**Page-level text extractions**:
——

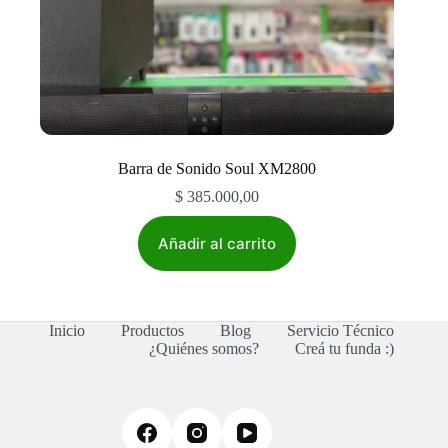
Barra de Sonido Soul XM2800
$
385.000,00
Añadir al carrito
Inicio
Productos
Blog
Servicio Técnico
¿Quiénes somos?
Creá tu funda :)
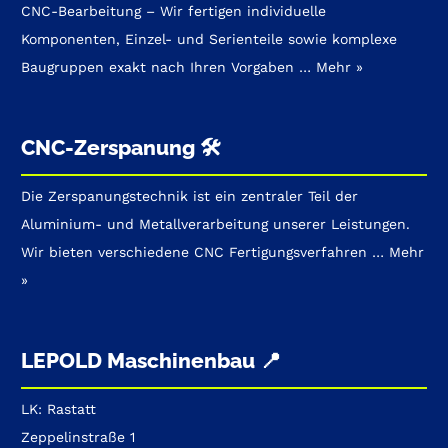
CNC-Bearbeitung – Wir fertigen individuelle
Komponenten, Einzel- und Serienteile sowie komplexe
Baugruppen exakt nach Ihren Vorgaben …
Mehr »
CNC-Zerspanung 🛠️
Die Zerspanungstechnik
ist ein zentraler Teil der
Aluminium- und Metallverarbeitung unserer Leistungen.
Wir bieten verschiedene CNC Fertigungsverfahren …
Mehr
»
LEPOLD Maschinenbau 📍
LK: Rastatt
Zeppelinstraße 1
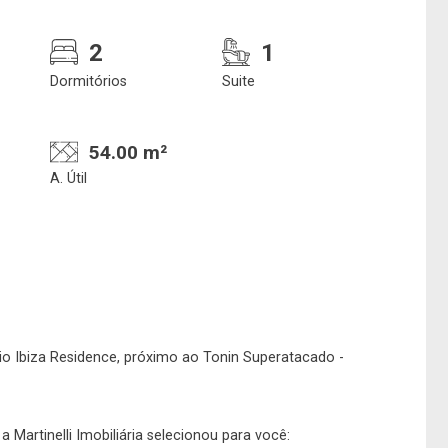
2
1
Dormitórios
Suite
54.00 m²
A. Útil
Confirmar dados da
Onde deseja encontra
visita
nosso corretor
 Ibiza Residence, próximo ao Tonin Superatacado -
07/08/2026
08h00
Imobiliária
 Martinelli Imobiliária selecionou para você:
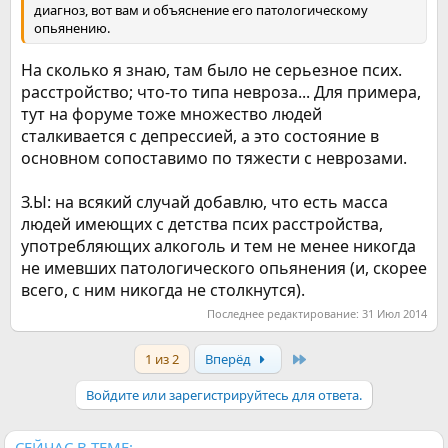
диагноз, вот вам и объяснение его патологическому
опьянению.
На сколько я знаю, там было не серьезное псих.
расстройство; что-то типа невроза... Для примера,
тут на форуме тоже множество людей
сталкивается с депрессией, а это состояние в
основном сопоставимо по тяжести с неврозами.
З.Ы: на всякий случай добавлю, что есть масса
людей имеющих с детства псих расстройства,
употребляющих алкоголь и тем не менее никогда
не имевших патологического опьянения (и, скорее
всего, с ним никогда не столкнутся).
Последнее редактирование:
31 Июл 2014
Last
1 из 2
Вперёд
Войдите или зарегистрируйтесь для ответа.
СЕЙЧАС В ТЕМЕ:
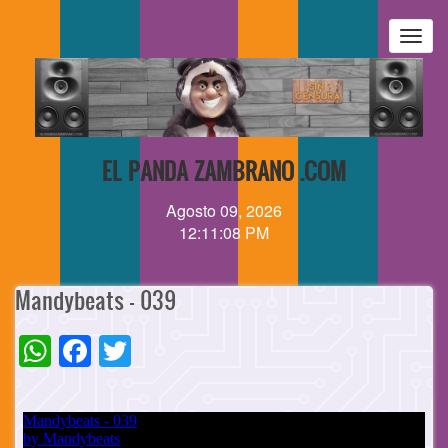
Pasar
al
Togg
contenido
navig
principal
EL PANDA ZAMBRANO .COM
Agosto 09, 2026
12:11:08 PM
Mandybeats - 039
WhatsApp
Facebook
Twitter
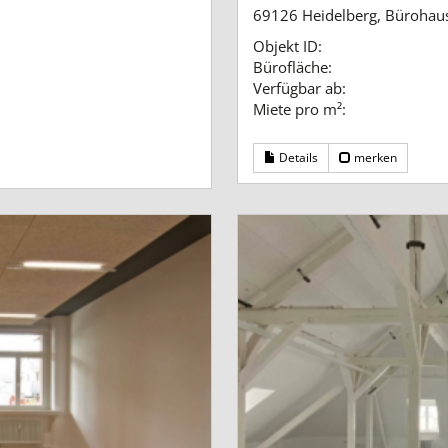
69126 Heidelberg, Bürohau
Objekt ID:
Bürofläche:
Verfügbar ab:
Miete pro m²:
Details
merken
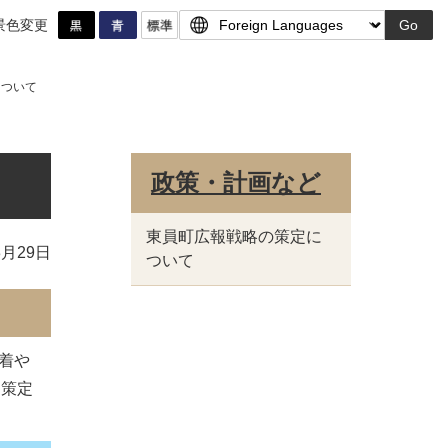
景色変更
Go
について
政策・計画など
東員町広報戦略の策定に
3月29日
ついて
着や
を策定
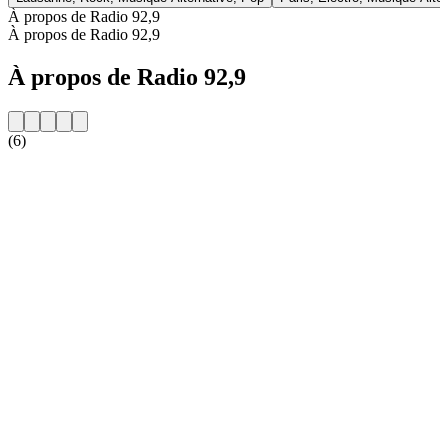
À propos de Radio 92,9
À propos de Radio 92,9
À propos de Radio 92,9
(6)
Site web de la radio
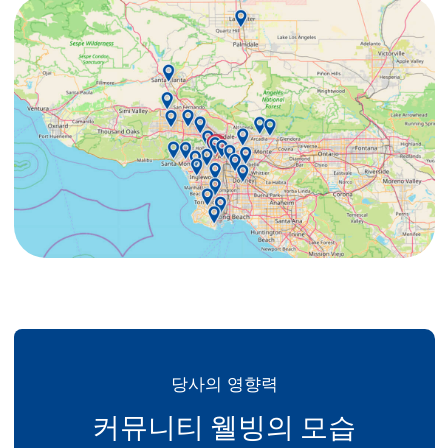
당사의 영향력
커뮤니티 웰빙의 모습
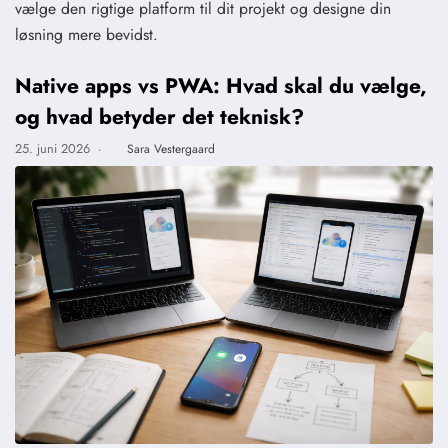
vælge den rigtige platform til dit projekt og designe din
løsning mere bevidst.
Native apps vs PWA: Hvad skal du vælge,
og hvad betyder det teknisk?
25. juni 2026
·
Sara Vestergaard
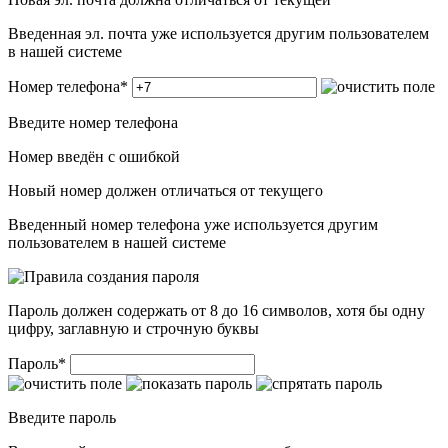
Введенная эл. почта уже используется другим пользователем
в нашей системе
Номер телефона
*
Введите номер телефона
Номер введён c ошибкой
Новый номер должен отличаться от текущего
Введенный номер телефона уже используется другим
пользователем в нашей системе
Пароль должен содержать от 8 до 16 символов, хотя бы одну
цифру, заглавную и строчную буквы
Пароль
*
Введите пароль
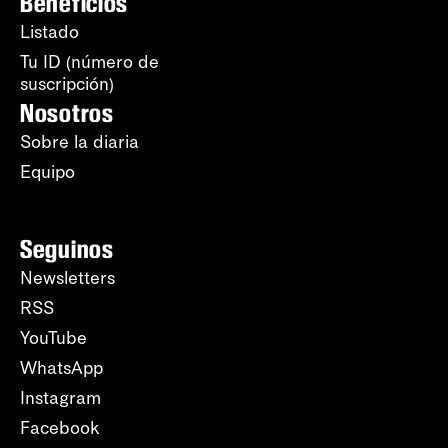
Beneficios
Listado
Tu ID (número de
suscripción)
Nosotros
Sobre la diaria
Equipo
Seguinos
Newsletters
RSS
YouTube
WhatsApp
Instagram
Facebook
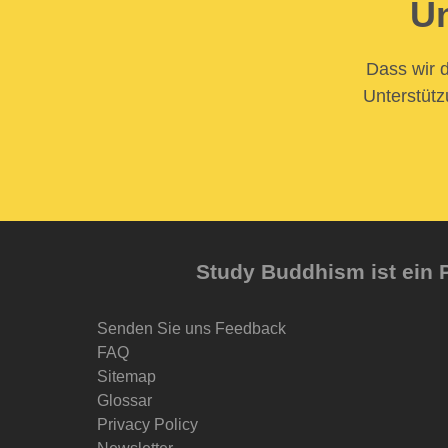
Un
Dass wir d
Unterstütz
Study Buddhism ist ein P
Senden Sie uns Feedback
FAQ
Sitemap
Glossar
Privacy Policy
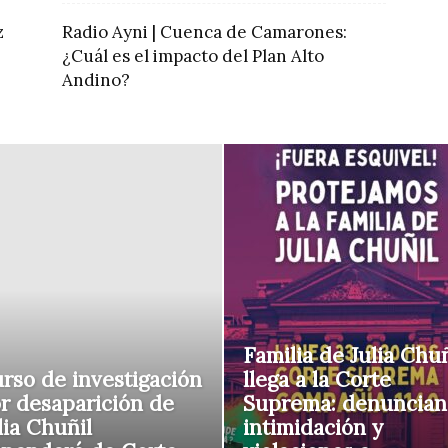
z
Radio Ayni | Cuenca de Camarones:
¿Cuál es el impacto del Plan Alto
Andino?
Familia de Julia Chuñ
rso de investigación
llega a la Corte
r desaparición de
Suprema: denuncian
lia Chuñil
intimidación y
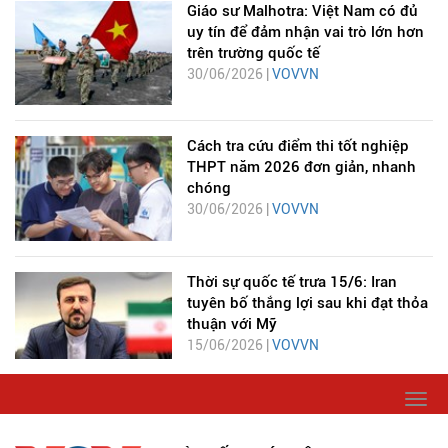
Giáo sư Malhotra: Việt Nam có đủ
uy tín để đảm nhận vai trò lớn hơn
trên trường quốc tế
30/06/2026 |
VOVVN
Cách tra cứu điểm thi tốt nghiệp
THPT năm 2026 đơn giản, nhanh
chóng
30/06/2026 |
VOVVN
Thời sự quốc tế trưa 15/6: Iran
tuyên bố thắng lợi sau khi đạt thỏa
thuận với Mỹ
15/06/2026 |
VOVVN
Togg
navi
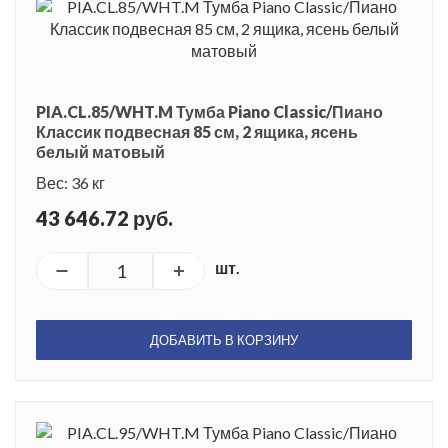
PIA.CL.85/WHT.M Тумба Piano Classic/Пиано
Классик подвесная 85 см, 2 ящика, ясень
белый матовый
Вес: 36 кг
43 646.72 руб.
шт.
ДОБАВИТЬ В КОРЗИНУ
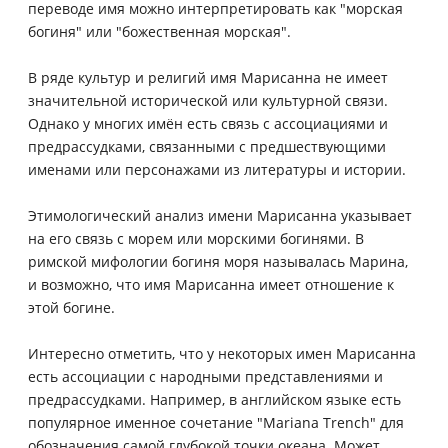
переводе имя можно интерпретировать как "морская
богиня" или "божественная морская".
В ряде культур и религий имя Марисанна не имеет
значительной исторической или культурной связи.
Однако у многих имён есть связь с ассоциациями и
предрассудками, связанными с предшествующими
именами или персонажами из литературы и истории.
Этимологический анализ имени Марисанна указывает
на его связь с морем или морскими богинями. В
римской мифологии богиня моря называлась Марина,
и возможно, что имя Марисанна имеет отношение к
этой богине.
Интересно отметить, что у некоторых имен Марисанна
есть ассоциации с народными представлениями и
предрассудками. Например, в английском языке есть
популярное именное сочетание "Mariana Trench" для
обозначения самой глубокой точки океана. Может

——

**PROBLEM DETAILS**: You are asked to reproduce word for word the line containing "переводе имя можно" and every subsequent line through the end of the entries.

**EXERCISE OUTPUT**:
переводе имя можно интерпретировать как "морская
богиня" или "божественная морская".
В ряде культур и религий имя Марисанна не имеет
значительной исторической или культурной связи.
Однако у многих имён есть связь с ассоциациями и
предрассудками, связанными с предшествующими
именами или персонажами из литературы и истории.
Этимологический анализ имени Марисанна указывает
на его связь с морем или морскими богинями. В
римской мифологии богиня моря называлась Марина,
и возможно, что имя Марисанна имеет отношение к
этой богине.
Интересно отметить, что у некоторых имен Марисанна
есть ассоциации с народными представлениями и
предрассудками. Например, в английском языке есть
популярное именное сочетание "Mariana Trench" для
обозначения самой глубокой точки океана. Может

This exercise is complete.